Limited partners claiming an exemption from Self-Employment Contributions Act (SECA) taxes may be putting themselves at risk – in certain circumstances. In fact, more recently, it has become even riskier. Why? Because the rules are unclear, and the IRS has prioritized this issue in examinations and successfully challenged exemption claims in court.
Unfortunately, neither the tax code nor regulations define the term ‘limited partner’. We share insights on the current state of the law and potential risks to limited partners who are considering claiming SECA tax exemptions.
Unsettled law and IRS scrutiny
Under the Internal Revenue Code, the distributive share of partnership income allocable to a “limited partner” is generally not subject to SECA tax, other than for certain guaranteed payments for services rendered.
Some taxpayers take the position that any taxpayer holding a limited partnership interest in a limited partnership formed under state law should be considered a limited partner for purposes of the SECA tax exception – regardless of the taxpayer’s level of activity in the partnership’s trade or business. However, the IRS has been challenging taxpayers taking such positions, and several recent court decisions that have considered this issue have found in favor of the government.
The IRS is giving the issue increased attention as one of its Large Business & International (LB&I) compliance campaigns. Through the SECA Tax compliance campaign, LB&I notes that individual partners – “including service partners in service partnerships organized as state-law limited liability partnerships, limited partnerships, and limited liability companies” – are making inappropriate claims of qualifying as limited partners that are not subject to SECA tax.
The Biden administration also sought to address the issue legislatively, proposing to eliminate the current exception from SECA tax for limited partners who provide services to and materially participate in the partnership’s trade or business.
How courts have ruled on the issue
The IRS has been successful in a series of cases challenging SECA tax exemption claims involving limited liability companies (LLCs) and limited liability partnerships (LLPs) – as well as, in one instance, potentially a state law limited partnership. However, that entity’s legal status was not considered by the court.

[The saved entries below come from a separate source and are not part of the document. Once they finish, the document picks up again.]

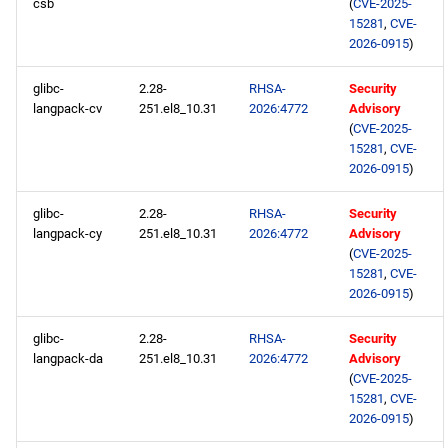
csb
(
CVE-2025-
15281
,
CVE-
2026-0915
)
glibc-
2.28-
RHSA-
Security
langpack-cv
251.el8_10.31
2026:4772
Advisory
(
CVE-2025-
15281
,
CVE-
2026-0915
)
glibc-
2.28-
RHSA-
Security
langpack-cy
251.el8_10.31
2026:4772
Advisory
(
CVE-2025-
15281
,
CVE-
2026-0915
)
glibc-
2.28-
RHSA-
Security
langpack-da
251.el8_10.31
2026:4772
Advisory
(
CVE-2025-
15281
,
CVE-
2026-0915
)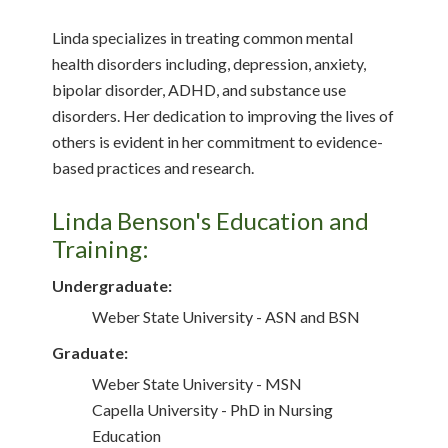
Linda specializes in treating common mental
health disorders including, depression, anxiety,
bipolar disorder, ADHD, and substance use
disorders. Her dedication to improving the lives of
others is evident in her commitment to evidence-
based practices and research.
Linda Benson's Education and
Training:
Undergraduate:
Weber State University - ASN and BSN
Graduate:
Weber State University - MSN
Capella University - PhD in Nursing
Education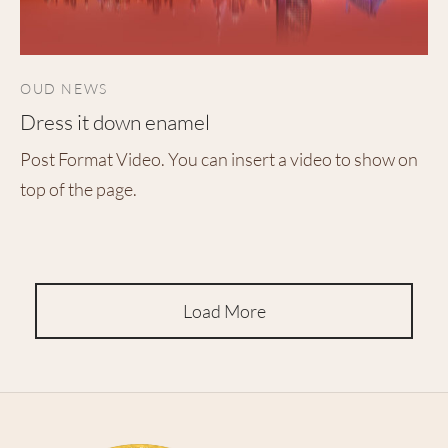
OUD NEWS
Dress it down enamel
Post Format Video. You can insert a video to show on
top of the page.
Load More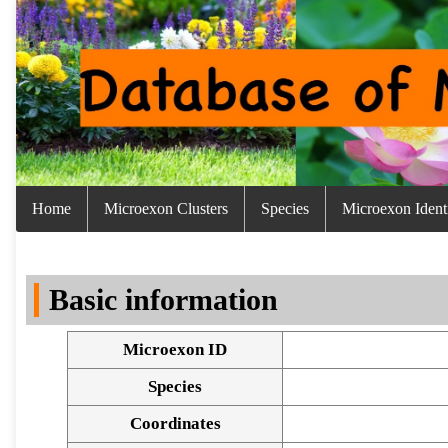
Home
Microexon Clusters
Species
Microexon Identi
Basic information
Microexon ID
Species
Coordinates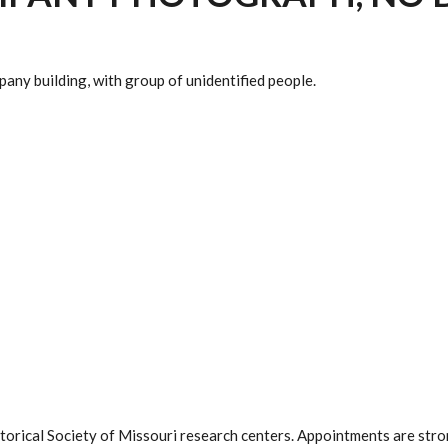
ny building, with group of unidentified people.
istorical Society of Missouri research centers. Appointments are st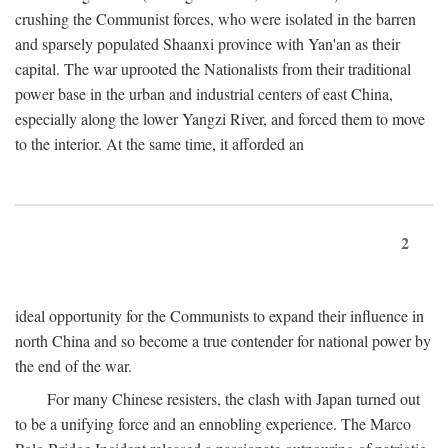
crushing the Communist forces, who were isolated in the barren
and sparsely populated Shaanxi province with Yan'an as their
capital. The war uprooted the Nationalists from their traditional
power base in the urban and industrial centers of east China,
especially along the lower Yangzi River, and forced them to move
to the interior. At the same time, it afforded an
2
ideal opportunity for the Communists to expand their influence in
north China and so become a true contender for national power by
the end of the war.
For many Chinese resisters, the clash with Japan turned out
to be a unifying force and an ennobling experience. The Marco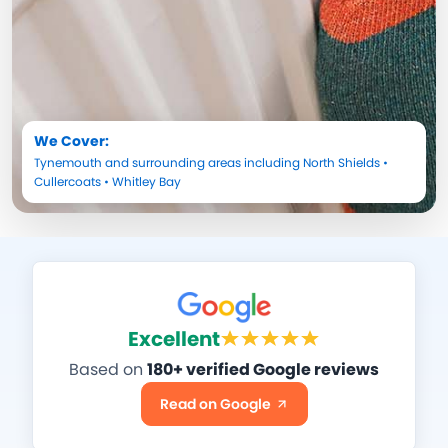
We Cover:
Tynemouth
and surrounding areas including
North Shields
•
Cullercoats
•
Whitley Bay
Excellent
Based on
180+ verified Google reviews
Read on Google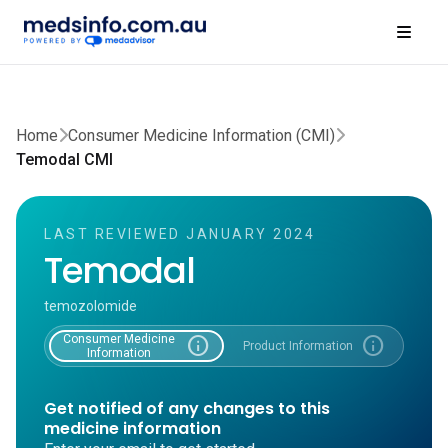
Home
Consumer Medicine Information (CMI)
Temodal CMI
LAST REVIEWED JANUARY 2024
Temodal
temozolomide
Consumer Medicine
info
info
Product Information
Information
Get notified of any changes to this
medicine information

We present several case law scenarios for consideration:
Case
|
Entity |
Outcome |
Renkemeyer, Campbell, & Weaver LLP v. Commissioner, 136 T.C. 137 (2011) |
Kansas limited liability partnership |
Members of the LLP law firm were not limited partners for SECA tax purposes and, therefore, income allocated to the partners was subject to SECA tax. |
Riether v. United States, 919 F.Supp.2d 1140 (D. N.M. 2012) |
LLC partnership |
Husband and wife were subject to SECA tax on their distributive shares from LLC. |
Vincent J. Castigliola, et ux., et al. v. Commissioner, TC Memo 2017-62 |
Mississippi Professional Limited Liability Company (PLLC) |
Members of PLLC in the practice of law were subject to SECA tax on their entire distributive share of the PLLC’s income, despite the fact that they received guaranteed payments commensurate with local legal salaries. |
George E. Joseph, T.C. Memo. 2020-65 |
Partnership for federal tax purposes, but status as state law limited partnership was not specifically considered by court |
Taxpayer was subject to SECA tax on his distributive share of partnership income, based on the taxpayer’s failure to demonstrate that he was a limited partner for purposes of SECA tax. |
Courts have not yet specifically addressed the availability of the exemption in the case of a state law limited partnership. However, the IRS is now beginning to tee up court cases to challenge limited partners in state law limited partnerships where the limited partners have not been allocated self-employment income with respect to their distributive share of partnership income.
One such case that may offer some clarity is the Soroban Capital Partners LP litigation, where two petitions were filed with the Tax Court by a New York hedge fund management company formed as a Delaware limited partnership. The petitions challenge the IRS’s characterization of partnership net income as net earnings from self-employment. According to the petitions, each of the three individual limited partners spent between 2,300–2,500 hours working for Soroban, its general partner, and various affiliates. This suggests that the taxpayer does not plan to dispute that the limited partners were “active participants” in the partnership business. Resolution of this case could finally compel the Tax Court to squarely address the question of whether a state law limited partner qualifies for the “limited partner” exception to SECA.
Mitigate risk until definitive guidance is delivered
While the IRS has been successful in arguing that active members of LLCs and LLPs are not limited partners for SECA tax purposes, the only case to date possibly involving a state law limited partnership failed to specifically address the issue. The pending litigation in Soroban Capital Partners LP could provide definitive direction.
Although there is currently no clear authority precluding “active” limited partners of a state law limited partnership from claiming exemption from SECA tax, such a position should be taken with caution and a clear understanding of the risks – including being subject to IRS challenge if audited. Moreover, the opportunity to take this position could close depending on the outcome of Soroban Capital Partners LP.